■ **Exercise aim**: From the line containing "Құқық (142, 100)" down to the last line of the records below, copy every line exactly. Leave out everything before it.

■ **Record extracts**:
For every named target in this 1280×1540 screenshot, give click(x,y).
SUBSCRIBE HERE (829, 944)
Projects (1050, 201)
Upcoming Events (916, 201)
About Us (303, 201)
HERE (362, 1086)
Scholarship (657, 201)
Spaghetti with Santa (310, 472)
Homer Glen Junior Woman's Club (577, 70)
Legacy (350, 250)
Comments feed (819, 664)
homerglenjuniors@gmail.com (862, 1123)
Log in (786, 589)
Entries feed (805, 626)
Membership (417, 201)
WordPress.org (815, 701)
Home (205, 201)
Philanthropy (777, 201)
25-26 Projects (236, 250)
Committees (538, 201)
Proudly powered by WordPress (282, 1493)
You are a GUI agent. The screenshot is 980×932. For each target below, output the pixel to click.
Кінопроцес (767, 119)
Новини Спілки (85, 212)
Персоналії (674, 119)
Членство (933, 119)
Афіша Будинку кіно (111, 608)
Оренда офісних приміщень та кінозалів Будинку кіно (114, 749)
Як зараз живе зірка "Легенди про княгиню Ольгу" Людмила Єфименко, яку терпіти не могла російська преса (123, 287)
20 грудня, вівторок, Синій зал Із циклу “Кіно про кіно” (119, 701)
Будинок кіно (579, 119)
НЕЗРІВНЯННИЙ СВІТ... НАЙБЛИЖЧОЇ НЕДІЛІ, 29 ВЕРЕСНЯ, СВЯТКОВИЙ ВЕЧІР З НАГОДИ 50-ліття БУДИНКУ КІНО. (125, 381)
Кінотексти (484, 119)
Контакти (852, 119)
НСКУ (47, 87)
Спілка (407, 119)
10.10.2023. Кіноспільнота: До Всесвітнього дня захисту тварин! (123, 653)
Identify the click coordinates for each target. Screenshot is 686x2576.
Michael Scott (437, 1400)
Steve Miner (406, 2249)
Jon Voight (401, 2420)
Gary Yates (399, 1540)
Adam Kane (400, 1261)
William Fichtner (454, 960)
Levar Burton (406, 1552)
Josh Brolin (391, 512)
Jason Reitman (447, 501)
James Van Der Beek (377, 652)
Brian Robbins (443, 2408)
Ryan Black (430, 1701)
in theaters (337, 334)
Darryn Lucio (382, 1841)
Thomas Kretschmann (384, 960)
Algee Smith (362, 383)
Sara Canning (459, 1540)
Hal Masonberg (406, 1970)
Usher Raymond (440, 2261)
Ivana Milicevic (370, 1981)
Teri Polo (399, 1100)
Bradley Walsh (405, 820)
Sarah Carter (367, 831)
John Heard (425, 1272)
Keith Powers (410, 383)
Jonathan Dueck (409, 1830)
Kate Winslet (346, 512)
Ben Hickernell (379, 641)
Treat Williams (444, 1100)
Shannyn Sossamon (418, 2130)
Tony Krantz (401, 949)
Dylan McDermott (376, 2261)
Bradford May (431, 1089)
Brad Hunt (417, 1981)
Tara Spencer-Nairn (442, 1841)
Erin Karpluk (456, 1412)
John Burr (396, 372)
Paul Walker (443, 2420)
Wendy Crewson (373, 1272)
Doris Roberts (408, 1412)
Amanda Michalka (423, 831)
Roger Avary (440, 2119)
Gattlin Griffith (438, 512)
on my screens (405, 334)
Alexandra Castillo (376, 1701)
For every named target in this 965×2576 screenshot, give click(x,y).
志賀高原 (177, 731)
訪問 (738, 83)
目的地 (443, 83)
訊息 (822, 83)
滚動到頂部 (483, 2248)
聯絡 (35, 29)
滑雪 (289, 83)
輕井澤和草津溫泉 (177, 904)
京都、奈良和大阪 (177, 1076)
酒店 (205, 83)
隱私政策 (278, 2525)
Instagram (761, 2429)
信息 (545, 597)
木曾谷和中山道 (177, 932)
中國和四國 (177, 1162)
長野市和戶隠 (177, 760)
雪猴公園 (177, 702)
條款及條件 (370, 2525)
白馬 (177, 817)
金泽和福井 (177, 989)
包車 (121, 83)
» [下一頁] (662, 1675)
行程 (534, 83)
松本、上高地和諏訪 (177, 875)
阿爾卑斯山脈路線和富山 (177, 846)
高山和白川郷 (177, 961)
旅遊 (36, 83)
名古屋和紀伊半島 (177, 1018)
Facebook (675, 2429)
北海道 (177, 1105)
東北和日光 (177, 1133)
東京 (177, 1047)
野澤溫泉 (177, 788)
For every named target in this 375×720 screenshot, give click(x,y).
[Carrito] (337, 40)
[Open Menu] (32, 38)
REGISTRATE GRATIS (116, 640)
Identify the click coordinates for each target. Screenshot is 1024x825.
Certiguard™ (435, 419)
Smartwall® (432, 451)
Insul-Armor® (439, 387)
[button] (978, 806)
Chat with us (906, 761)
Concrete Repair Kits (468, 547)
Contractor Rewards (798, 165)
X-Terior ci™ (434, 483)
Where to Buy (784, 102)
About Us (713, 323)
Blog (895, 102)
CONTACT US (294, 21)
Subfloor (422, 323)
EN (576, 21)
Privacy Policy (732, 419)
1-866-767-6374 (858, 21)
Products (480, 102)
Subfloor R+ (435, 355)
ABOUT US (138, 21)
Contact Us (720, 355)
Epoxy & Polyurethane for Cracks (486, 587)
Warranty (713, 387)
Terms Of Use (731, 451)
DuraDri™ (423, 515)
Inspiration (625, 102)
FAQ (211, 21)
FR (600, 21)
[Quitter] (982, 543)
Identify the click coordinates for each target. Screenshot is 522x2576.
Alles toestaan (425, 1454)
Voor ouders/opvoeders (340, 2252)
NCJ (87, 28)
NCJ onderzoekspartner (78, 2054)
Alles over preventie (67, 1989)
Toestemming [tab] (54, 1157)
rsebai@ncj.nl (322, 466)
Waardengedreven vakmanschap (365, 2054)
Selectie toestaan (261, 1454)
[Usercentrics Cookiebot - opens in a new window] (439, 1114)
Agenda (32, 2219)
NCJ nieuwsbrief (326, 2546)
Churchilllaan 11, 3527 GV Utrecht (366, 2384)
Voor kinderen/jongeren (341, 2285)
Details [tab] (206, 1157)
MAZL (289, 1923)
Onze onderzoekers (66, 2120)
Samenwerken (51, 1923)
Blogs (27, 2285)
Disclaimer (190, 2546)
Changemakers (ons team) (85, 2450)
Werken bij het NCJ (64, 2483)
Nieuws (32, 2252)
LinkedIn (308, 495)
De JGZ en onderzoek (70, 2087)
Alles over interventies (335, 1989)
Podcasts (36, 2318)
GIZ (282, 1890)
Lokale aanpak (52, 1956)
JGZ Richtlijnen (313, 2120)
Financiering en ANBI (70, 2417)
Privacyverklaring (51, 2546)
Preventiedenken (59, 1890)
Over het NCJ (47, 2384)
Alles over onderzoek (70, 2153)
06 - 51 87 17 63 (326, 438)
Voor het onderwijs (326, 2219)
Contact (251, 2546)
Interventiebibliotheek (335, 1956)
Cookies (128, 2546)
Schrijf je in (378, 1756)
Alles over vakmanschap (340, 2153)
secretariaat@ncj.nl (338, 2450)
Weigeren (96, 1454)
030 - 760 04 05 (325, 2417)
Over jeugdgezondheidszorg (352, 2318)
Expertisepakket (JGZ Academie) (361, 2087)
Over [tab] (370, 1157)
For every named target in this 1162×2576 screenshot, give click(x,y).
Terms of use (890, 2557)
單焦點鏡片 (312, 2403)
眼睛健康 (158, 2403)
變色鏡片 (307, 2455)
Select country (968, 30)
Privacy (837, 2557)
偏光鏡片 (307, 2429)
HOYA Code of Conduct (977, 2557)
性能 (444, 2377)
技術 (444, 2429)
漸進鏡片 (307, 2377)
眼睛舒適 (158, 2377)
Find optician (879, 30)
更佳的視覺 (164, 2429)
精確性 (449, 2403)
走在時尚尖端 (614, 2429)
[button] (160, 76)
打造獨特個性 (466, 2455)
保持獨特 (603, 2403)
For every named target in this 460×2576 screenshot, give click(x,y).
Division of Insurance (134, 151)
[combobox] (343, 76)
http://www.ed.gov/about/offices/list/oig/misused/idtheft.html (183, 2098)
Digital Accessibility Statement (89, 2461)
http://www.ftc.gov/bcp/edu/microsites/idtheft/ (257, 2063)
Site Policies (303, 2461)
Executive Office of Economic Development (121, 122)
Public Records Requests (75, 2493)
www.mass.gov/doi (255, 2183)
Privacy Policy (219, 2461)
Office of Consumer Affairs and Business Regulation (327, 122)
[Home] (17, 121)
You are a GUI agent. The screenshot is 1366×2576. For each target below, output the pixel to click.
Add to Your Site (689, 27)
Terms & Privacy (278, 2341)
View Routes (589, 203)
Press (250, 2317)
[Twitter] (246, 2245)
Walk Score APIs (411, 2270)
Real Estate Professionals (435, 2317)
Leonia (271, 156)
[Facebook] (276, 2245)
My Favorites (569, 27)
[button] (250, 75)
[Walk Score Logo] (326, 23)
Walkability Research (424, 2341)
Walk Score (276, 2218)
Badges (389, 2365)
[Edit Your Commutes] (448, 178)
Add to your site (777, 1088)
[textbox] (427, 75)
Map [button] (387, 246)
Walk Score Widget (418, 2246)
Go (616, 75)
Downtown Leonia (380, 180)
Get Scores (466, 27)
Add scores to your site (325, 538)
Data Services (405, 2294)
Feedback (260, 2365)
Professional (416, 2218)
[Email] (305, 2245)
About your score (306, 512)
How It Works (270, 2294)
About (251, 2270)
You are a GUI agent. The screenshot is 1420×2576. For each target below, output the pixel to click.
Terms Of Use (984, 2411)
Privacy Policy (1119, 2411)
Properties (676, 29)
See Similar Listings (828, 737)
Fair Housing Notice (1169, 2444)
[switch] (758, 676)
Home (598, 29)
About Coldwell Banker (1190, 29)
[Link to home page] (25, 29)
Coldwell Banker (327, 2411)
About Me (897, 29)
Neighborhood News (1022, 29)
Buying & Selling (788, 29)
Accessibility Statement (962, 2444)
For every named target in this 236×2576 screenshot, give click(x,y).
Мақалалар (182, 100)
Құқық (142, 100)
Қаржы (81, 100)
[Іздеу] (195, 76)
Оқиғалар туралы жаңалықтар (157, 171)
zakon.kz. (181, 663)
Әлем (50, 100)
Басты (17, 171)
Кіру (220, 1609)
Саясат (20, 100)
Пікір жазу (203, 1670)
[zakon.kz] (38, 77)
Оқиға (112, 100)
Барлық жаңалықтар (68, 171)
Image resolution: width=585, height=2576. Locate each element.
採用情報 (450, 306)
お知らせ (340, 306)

■ **Your response**:
Құқық (142, 100)
Қаржы (81, 100)
[Іздеу] (195, 76)
Оқиғалар туралы жаңалықтар (157, 171)
zakon.kz. (181, 663)
Әлем (50, 100)
Басты (17, 171)
Кіру (220, 1609)
Саясат (20, 100)
Пікір жазу (203, 1670)
[zakon.kz] (38, 77)
Оқиға (112, 100)
Барлық жаңалықтар (68, 171)
Image resolution: width=585, height=2576. Locate each element.
採用情報 (450, 306)
お知らせ (340, 306)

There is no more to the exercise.